Current approaches for protecting identities of people using activity trackers may not be effective, researchers suggested from a modeling exercise using National Health and Nutrition Examination Survey (NHANES) data.
After “partially aggregating” data from two NHANES iterations that included accelerometer-measured activity over 1 week, two machine-learning algorithms were nevertheless able to match records for about 95% of the adults and 80% of the children in those NHANES cohorts, reported Anil Aswani, PhD, of the University of California Berkeley, and colleagues in JAMA Network Open.
The partial aggregation procedure involved summing the original activity data, collected at 1-minute resolution, into 20-minute trends. The researchers also separated data collected Monday-Wednesday from that on Thursday-Friday. The researchers used the Monday-Wednesday trend data to “train” the machine-learning algorithms, and then applied the models to the Thursday-Friday data, along with the participants’ demographics (age, sex, education, household income, race/ethnicity, and nation of origin), to attempt to match the deliberately altered datasets for each participant to their original NHANES record.

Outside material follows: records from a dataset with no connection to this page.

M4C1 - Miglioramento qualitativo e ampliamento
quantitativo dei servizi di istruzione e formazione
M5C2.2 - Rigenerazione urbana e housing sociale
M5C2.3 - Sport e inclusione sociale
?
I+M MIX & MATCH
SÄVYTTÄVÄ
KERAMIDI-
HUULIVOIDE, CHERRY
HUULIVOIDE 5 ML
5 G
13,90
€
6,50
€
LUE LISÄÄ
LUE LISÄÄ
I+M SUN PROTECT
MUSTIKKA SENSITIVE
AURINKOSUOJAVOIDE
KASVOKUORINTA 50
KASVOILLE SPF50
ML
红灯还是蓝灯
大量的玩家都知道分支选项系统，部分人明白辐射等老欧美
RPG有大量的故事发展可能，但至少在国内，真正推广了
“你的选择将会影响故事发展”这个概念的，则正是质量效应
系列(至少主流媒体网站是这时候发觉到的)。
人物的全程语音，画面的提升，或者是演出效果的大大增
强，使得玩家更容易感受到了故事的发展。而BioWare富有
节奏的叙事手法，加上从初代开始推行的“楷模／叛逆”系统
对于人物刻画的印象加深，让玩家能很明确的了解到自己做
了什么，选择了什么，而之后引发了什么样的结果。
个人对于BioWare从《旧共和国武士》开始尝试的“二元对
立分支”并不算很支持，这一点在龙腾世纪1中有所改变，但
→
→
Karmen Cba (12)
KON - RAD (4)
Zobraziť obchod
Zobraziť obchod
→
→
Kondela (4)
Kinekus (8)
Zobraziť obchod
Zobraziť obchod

Notably, Aswani and colleagues did not have enough information to identify actual NHANES participants by name, but that wasn’t the goal. The study was intended as a proof of concept that data-aggregation methods touted as protecting individuals’ identities are not foolproof.
Although this method did not perfectly replicate the aggregation of actual activity-tracker data now collected with consumer devices, the researchers said the study’s findings add to the growing literature suggesting that reidentification of aggregated data is possible. When trackers are linked to smartphones, the data are typically uploaded to the device maker, at which point the information is beyond the wearer’s control.
Companies claim that aggregated wearable device information can’t be matched, in part because individuals’ activity varies considerably over time, Aswani and colleagues noted. But they pointed to prior research showing that high temporal-resolution information from wearables can convert intra-individual variability into trends that make matching possible. Location data collected by trackers are another piece of information that can allow individuals to be identified.
Aswani and colleagues urged policymakers to regulate PA information sharing by device developers. “Although these organizations are collecting and sharing sensitive health data, they are likely not bound by existing regulations in most circumstances,” the study authors continued.
Moreover, privacy risks may be alleviated by gathering information over time and from individuals of varying demographics, the study authors emphasized. “This consideration is particularly important for governmental organizations making public releases of large national health data sets, such as NHANES.”
Previous reports have highlighted a number of data sets that like activity tracker information can be used to identify an individual. Given that list, the results of the present investigation are not surprising, noted Thomas H. McCoy Jr., MD, of Massachusetts General Hospital in Boston, and Michael C. Hughes, PhD, of Tufts University in Medford, Massachusetts, in an accompanying editorial.
“However, these findings are important because they speak to a core value of medicine — confidentiality — in a context of growing relevance: waveform data of the sort used by Na and colleagues are becoming more common with the widespread availability of sensors to generate these data and the potential for remote monitoring reimbursement to speed their clinical adoption,” the editorialists wrote.
“The prior literature on reidentification as a reminder to researchers and physicians that the nature of confidentiality we provide to patients evolves with technology, which frequently changes faster than patient expectations,” the editorialists continued.
Aswani and colleagues had similar words of warnings. “These technologies will come with new risks too — risks that may never be wholly removed. Physicians have balanced real risks and benefits for millennia by acknowledging and quantifying both; now is not the time to stop.”
This study is supported by the University of California Berkeley Center for Long-Term Cybersecurity and by the National Institute of Nursing Research.
Aswani did not disclose any relevant conflicts of interest.
McCoy disclosed relationship with The Stanley Center at the Broad Institute, the Brain & Behavior Research Foundation, the National Institute on Aging, and Telefonica Alpha.